Brief ->
Show every line in the entries below where the word "Badanie" appears.
── Information supplied
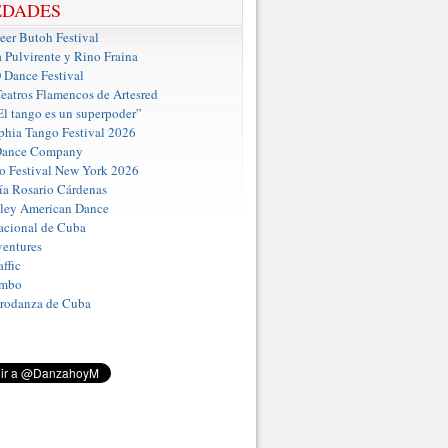
EDADES
er Butoh Festival
a Pulvirente y Rino Fraina
ance Festival
eatros Flamencos de Artesred
El tango es un superpoder”
phia Tango Festival 2026
Dance Company
o Festival New York 2026
a Rosario Cárdenas
iley American Dance
acional de Cuba
entures
ffic
umbo
Prodanza de Cuba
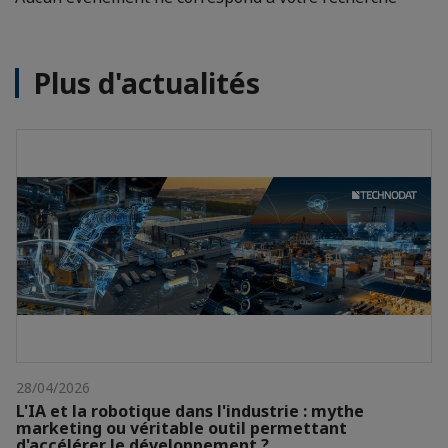
Plus d'actualités
28/04/2026
L'IA et la robotique dans l'industrie : mythe
marketing ou véritable outil permettant
d'accélérer le développement ?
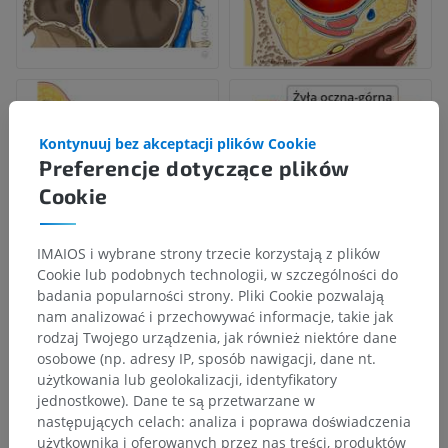
Kontynuuj bez akceptacji plików Cookie
Preferencje dotyczące plików
Cookie
IMAIOS i wybrane strony trzecie korzystają z plików
Cookie lub podobnych technologii, w szczególności do
badania popularności strony. Pliki Cookie pozwalają
nam analizować i przechowywać informacje, takie jak
rodzaj Twojego urządzenia, jak również niektóre dane
osobowe (np. adresy IP, sposób nawigacji, dane nt.
użytkowania lub geolokalizacji, identyfikatory
jednostkowe). Dane te są przetwarzane w
następujących celach: analiza i poprawa doświadczenia
użytkownika i oferowanych przez nas treści, produktów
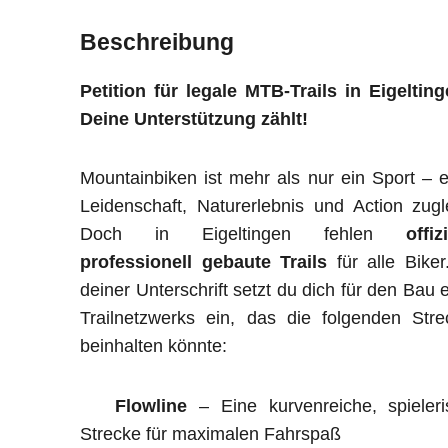
Beschreibung
Petition für legale MTB-Trails in Eigeltin
Deine Unterstützung zählt!
Mountainbiken ist mehr als nur ein Sport – e
Leidenschaft, Naturerlebnis und Action zugl
Doch in Eigeltingen fehlen
offiz
professionell gebaute Trails
für alle Biker
deiner Unterschrift setzt du dich für den Bau 
Trailnetzwerks ein, das die folgenden Str
beinhalten könnte:
Flowline
– Eine kurvenreiche, spieleri
Strecke für maximalen Fahrspaß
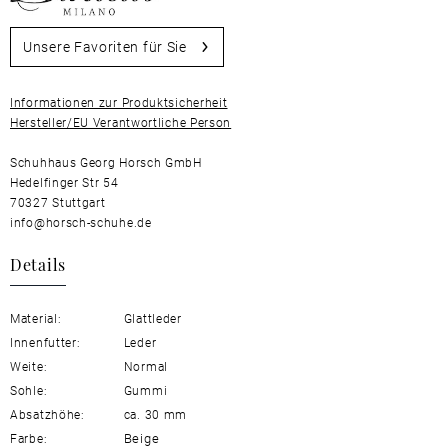
Unsere Favoriten für Sie
Informationen zur Produktsicherheit
Hersteller/EU Verantwortliche Person
Schuhhaus Georg Horsch GmbH
Hedelfinger Str 54
70327 Stuttgart
info@horsch-schuhe.de
Details
Material:
Glattleder
Innenfutter:
Leder
Weite:
Normal
Sohle:
Gummi
Absatzhöhe:
ca. 30 mm
Beige
Farbe:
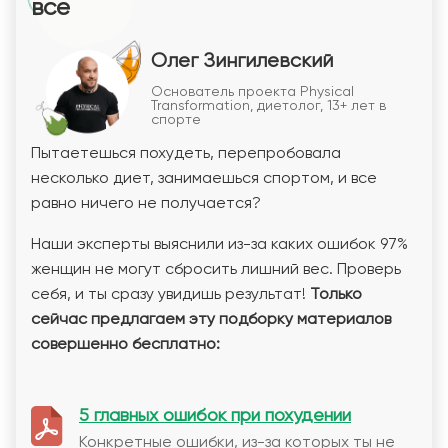
все
Олег Зингилевский
Основатель проекта Physical
Transformation, диетолог, 13+ лет в
спорте
Пытаетешься похудеть, перепробовала
несколько диет, занимаешься спортом, и все
равно ничего не получается?
Наши эксперты выяснили из-за каких ошибок 97%
женщин не могут сбросить лишний вес. Проверь
себя, и ты сразу увидишь результат!
Только
сейчас предлагаем эту подборку материалов
совершенно бесплатно:
5 главных ошибок при похудении
Конкретные ошибки, из-за которых ты не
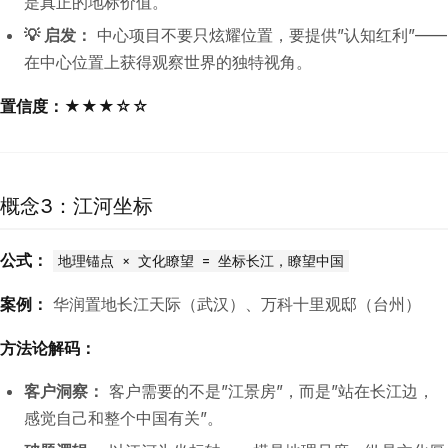
是真正的地标价值。
💡 启发：
中心项目不要只炫耀位置，要提供”认知红利”——
在中心位置上获得观察世界的独特视角。
置信度：★★★☆☆
概念3：江河坐标
公式：
地理锚点 × 文化瞭望 = 坐标长江，瞭望中国
案例：
华润置地长江天际（武汉）、万科十里观邸（台州）
方法论解码：
客户洞察：
客户需要的不是”江景房”，而是”站在长江边，
感觉自己和整个中国有关”。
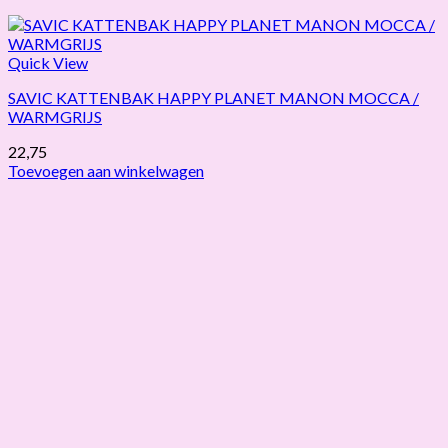
Quick View
SAVIC KATTENBAK HAPPY PLANET MANON MOCCA /
WARMGRIJS
22,75
Toevoegen aan winkelwagen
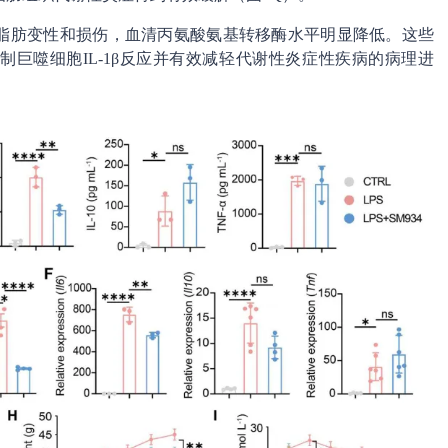
脏脂肪变性和损伤，血清丙氨酸氨基转移酶水平明显降低。这些
制巨噬细胞IL-1β反应并有效减轻代谢性炎症性疾病的病理进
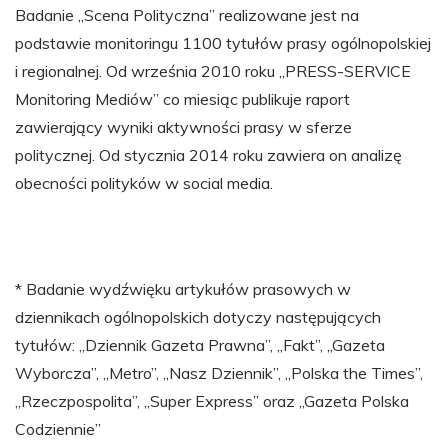
Badanie „Scena Polityczna” realizowane jest na
podstawie monitoringu 1100 tytułów prasy ogólnopolskiej
i regionalnej. Od września 2010 roku „PRESS-SERVICE
Monitoring Mediów” co miesiąc publikuje raport
zawierający wyniki aktywności prasy w sferze
politycznej. Od stycznia 2014 roku zawiera on analizę
obecności polityków w social media.
* Badanie wydźwięku artykułów prasowych w
dziennikach ogólnopolskich dotyczy następujących
tytułów: „Dziennik Gazeta Prawna”, „Fakt”, „Gazeta
Wyborcza”, „Metro”, „Nasz Dziennik”, „Polska the Times”,
„Rzeczpospolita”, „Super Express” oraz „Gazeta Polska
Codziennie”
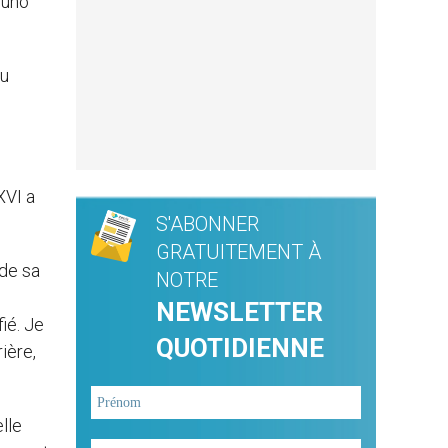
runo
au
XVI a
S'ABONNER
.
GRATUITEMENT À
 de sa
NOTRE
NEWSLETTER
ié. Je
QUOTIDIENNE
ière,
lle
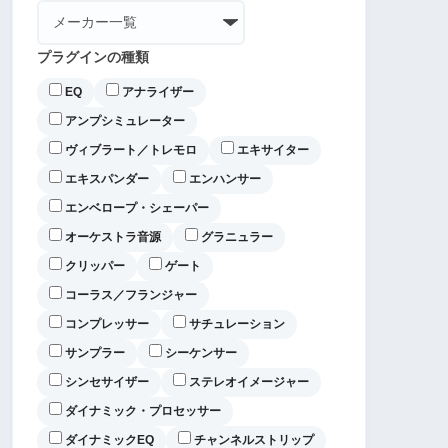
プラグインの種類
EQ
アナライザー
アンプシミュレーター
ヴィブラート／トレモロ
エキサイター
エキスパンダー
エンハンサー
エンベロープ・シェーパー
オーケストラ音源
グラニュラー
クリッパー
ゲート
コーラス／フランジャー
コンプレッサー
サチュレーション
サンプラー
シーケンサー
シンセサイザー
ステレオイメージャー
ダイナミック・プロセッサー
ダイナミックEQ
チャンネルストリップ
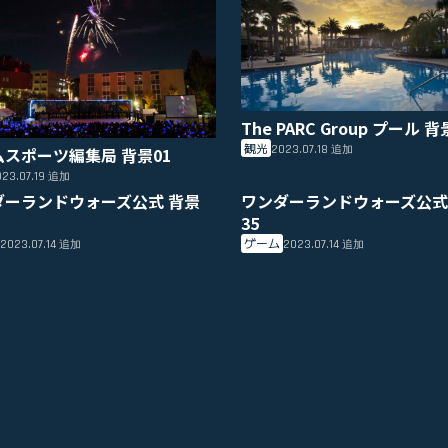
The PARC Group プール 背
観光
2023.07.18
ムスポーツ編集局 背景01
追加
23.07.19
追加
ダーランドウォーズ公式 背景
ワンダーランドウォーズ公式
35
ゲーム
2023.07.14
2023.07.14
追加
追加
────
Solution below ->
Badanie „Scena Polityczna” realizowane jest na
* Badanie wydźwięku artykułów prasowych w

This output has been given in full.